No segundo, escutarão esta pergunta não como uma questão para si mesmos, mas para quem a formula. Quem pergunta, se ilude quando pensa que quem tem a resposta é o outro. Das coisas seguras, dizia um escritor, a mais segura é a dúvida, pois duvidar de si mesmo é sinal de inteligência. Sabemos muito pouco do que estamos fazendo neste mundo, e pouco sobre o que diferencia um homem de uma mulher; mas já sabemos que o pouco que os diferencia os fazem distintos, foi o que aprendemos com as lições de anatomia do Doutor Tulp.

Se a pergunta for escutada como expressão da inquietação da indagadora, será possível manter-se próximo dela, sem sucumbir ao impacto da ameaça que transforma qualquer perguntador em adversário. Somos todos perguntadores a procura de respostas. Perguntar exige um esforço porque nos põe em movimento, retirando-nos do descanso da certeza sobre quem somos. Homens e mulheres se fazem através do modo como solucionam suas dúvidas, não da idiotia de duvidar de tudo ou de não duvidar de nada, mas sim do compromisso em gerenciar as próprias inquietações.

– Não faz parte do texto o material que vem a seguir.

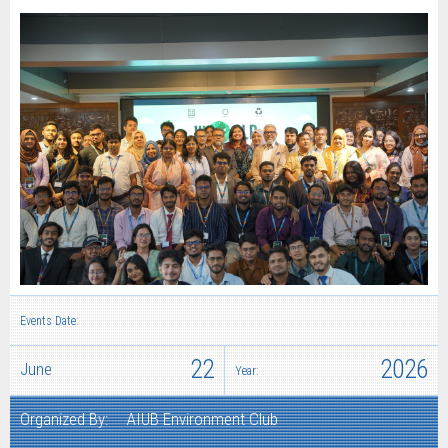
Events Date:
22
2026
June
Year:
Organized By:
AIUB Environment Club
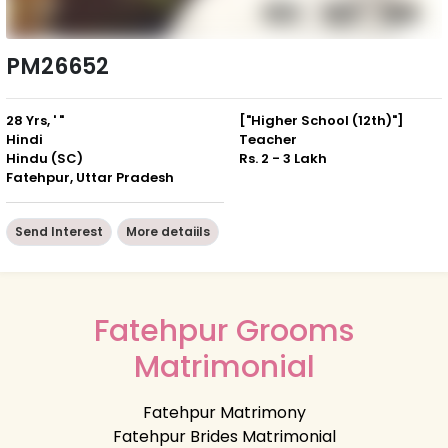
PM26652
28 Yrs, ' "
["Higher School (12th)"]
Hindi
Teacher
Hindu (SC)
Rs. 2 - 3 Lakh
Fatehpur, Uttar Pradesh
Send Interest
More detaiils
Fatehpur Grooms
Matrimonial
Fatehpur Matrimony
Fatehpur Brides Matrimonial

Talvez assim possam existir relações cujo alimento seja uma cooperação inquietante; mais do que uma cólera erotizada, e a energia despendida nas tensões de briga será utilizada para capacitar o perguntador a conseguir separar as dúvidas sobre si daquelas sobre o mundo. Assim, terá escolhas, e poderá fazer da experiência amorosa uma aventura contínua de renovação e transformação, pois o tédio é uma invenção dos preguiçosos.